2. The apparatus according to claim 1, wherein the set of sinusoidal functions includes cosine functions and sine functions.

3. The apparatus of claim 1, wherein the second position includes the text coordinates of the bounding box.

4. The apparatus of claim 1, wherein the combined feature vector and textual cues are processed using the visual language model to obtain the second position of the first object.

5. The apparatus of claim 4, wherein the text prompt includes a prompt indicating the location of the first object.

6. The apparatus of claim 1, wherein the one or more processors are configured to generate the training images.

7. The apparatus of claim 6, wherein, in order to generate the training image, the one or more processors are configured to insert the first object into a background image.

8. The apparatus of claim 7, wherein, in order to generate the training image, the one or more processors are configured to generate an image of the first object.

9. The apparatus of claim 8, wherein, in order to generate the image of the first object, the one or more processors are configured to submit object prompts to a text-to-image generation model.

10. The apparatus of claim 6, wherein the weights of the visual language model are frozen.

11. The apparatus of claim 1, wherein the one or more processors are configured to be trained on-device based on a machine learning system to adjust the set of weights.

12. The apparatus of claim 1, further comprising a camera configured to capture the training images.

13. The apparatus of claim 1, further comprising a display configured to display the output of the pre-trained machine learning model.
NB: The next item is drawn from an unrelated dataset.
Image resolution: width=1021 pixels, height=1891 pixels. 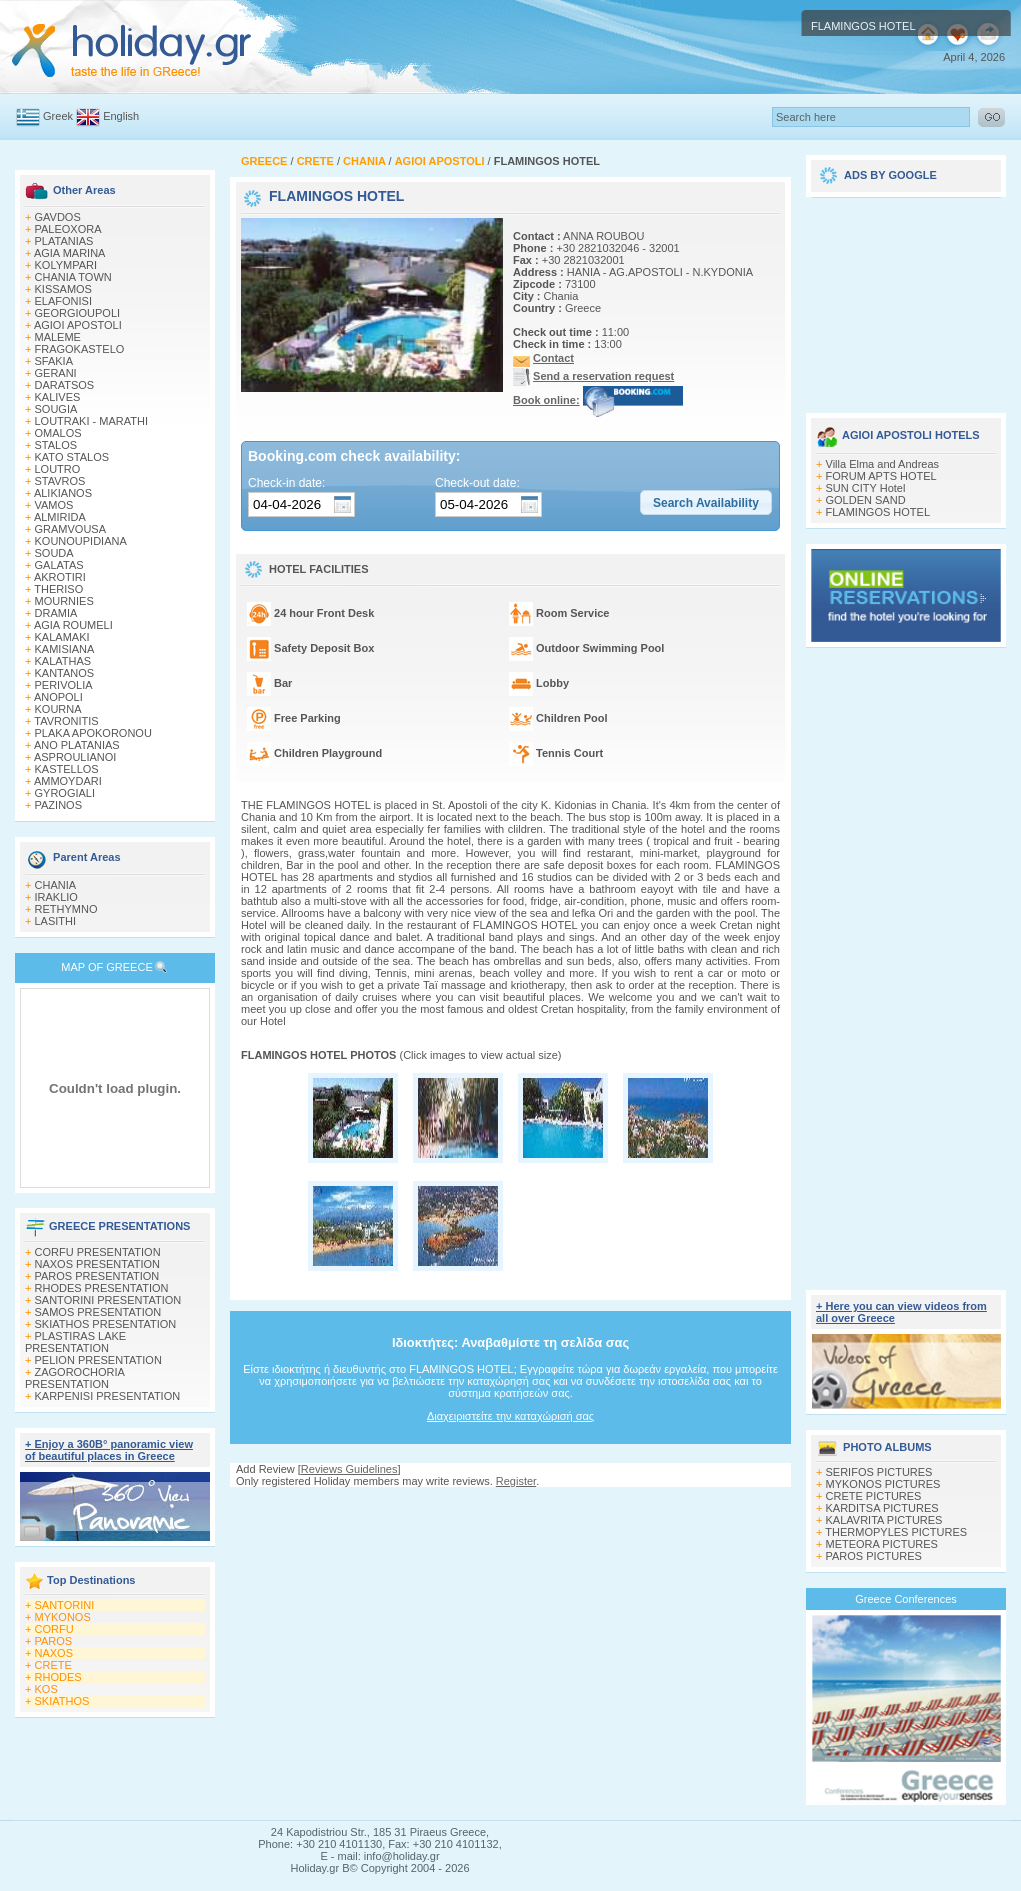 I want to click on Register, so click(x=516, y=1481).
14. An apparatus for image processing, the apparatus comprising: One or more memories, the one or more memories being configured to store images; and One or more processors, said one or more processors being coupled to said one or more memories and configured to: The image and the first text prompt are processed using a visual language model to obtain a list of objects in the image; The image and the second text prompt are processed using an adapted visual language model, the second text prompt including a first object from the object list; as well as Receive the set of coordinates of the first object in the image.

15. The apparatus of claim 14, wherein the first text prompt includes a prompt for a list of objects in the image.

16. The apparatus of claim 14, wherein the second text prompt includes a prompt indicating the location of the first object.

17. The apparatus of claim 14, wherein the visual language model and the adapted visual language model are the same machine language model.

18. The apparatus of claim 14, wherein the weights of the visual language model are frozen.

19. The apparatus of claim 14, further comprising a camera configured to capture the image.

20. The apparatus of claim 14, wherein the set of coordinates of the first object includes the bounding box of the first object.